R.D. : Parce qu’en France, on vit dans une mythologie universaliste, en niant les particularismes. Sauf que ces particularismes, il faut les reconnaître pour permettre aux gens qui le vivent de dénoncer le tort qui leur est fait. On sait qu’il y a des contrôles au faciès, on sait qu’il y a un traitement différencié entre la France des Outre-mer et la France hexagonale, … On sait que malgré tout, on ne veut pas en parler et on dit que la France continue d’être un pays universel contrairement à d’autres pays.
Mais le refus que l’on fait à des collectifs comme Lallab, c’est le déni républicain d’une réalité qui pourtant est évidente.
Pourquoi est-ce si difficile pour la France et les Français·es d’accepter le fait qu’ils et elles sont racistes ?
R.D. : Parce qu’on a un idéal qui n’a rien à voir avec la réalité. On se voit comme étant le pays des Lumières, le pays des droits humains, et on refuse de mettre en cause cette mythologie. Le racisme est une idéologie politique et historique, ce n’est pas une question de bien et de mal. C’est un pays qui a été fissuré par une histoire, par l’esclavage, et que cela a encore des conséquences aujourd’hui.
Ça n’est pas jeter l’opprobre sur la France mais il faut penser à ces conséquences négatives.
A qui s’adresse le titre de votre livre ?
R.D. : J’ai conscience qu’on ne peut pas dire « quand on veut on peut », ce n’est pas facile pour tout le monde, mais quand on a des conditions favorables, il faut vraiment saisir chacune des chances qui se présentent à nous. Ca veut dire avoir conscience de sa valeur et parvenir à faire à partir de cela, un chemin qui nous permette de nous accomplir et de nous réaliser. Que chacun et chacune arrive à trouver ce point qui lui permette de s’accomplir dans une forme de bonheur.
Donc c’est une invitation mais ça n’est pas une injonction.
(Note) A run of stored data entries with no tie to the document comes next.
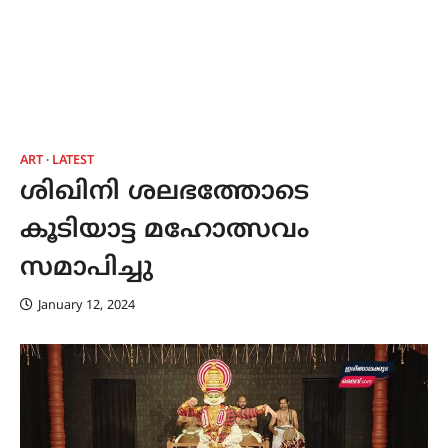
ART
LATEST
ശിഖിനി ശലഭത്തോടെ
കൂടിയാട്ട മഹോത്സവം
സമാപിച്ചു
January 12, 2024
Je sais qu’il y a des gens pour qui c’est difficile et qui connaissent des échecs parce que les conditions ne sont pas favorables, et ça, je ne veux pas le stigmatiser.
J’ai eu de la chance aussi. Il y a ce facteur chance qui a été important dans mon parcours. On m’a proposé une chronique à la télé alors que je n’avais rien demandé. Ça n’arrive pas à tout le monde non plus.
Mais ce qui m’a permis de rester et de durer dix ans, c’est d’avoir fait de cette opportunité quelque chose.
Et puis quand j’ai eu des problèmes, d’avoir créé des documentaires, d’avoir créé autre chose, en réaction à l’adversité, des productions qui me sont propres.
Et d’avoir réussi à créer un cocon de personnes bienveillantes autour de vous…
R.D. : Exactement. Parce que ma vie, ça n’est pas les débats, cela n’est pas les médias. Il y a des personnes autour de moi qui sont proches et qui chaque jour sont de bon conseil, que je sollicite en permanence et qui sont mon rempart contre les agressions extérieures, c’est capital.
C’est un cocon que j’ai constitué depuis longtemps. Il a commencé à ma naissance avec ma famille immédiate, puis après avec mes amitiés que j’ai réussi à constituer, les gens qui sont entrés dans ma vie avec qui je suis aujourd’hui. Tout ça, c’est quelque chose que j’ai construit au fil des années et je me protège avec ça.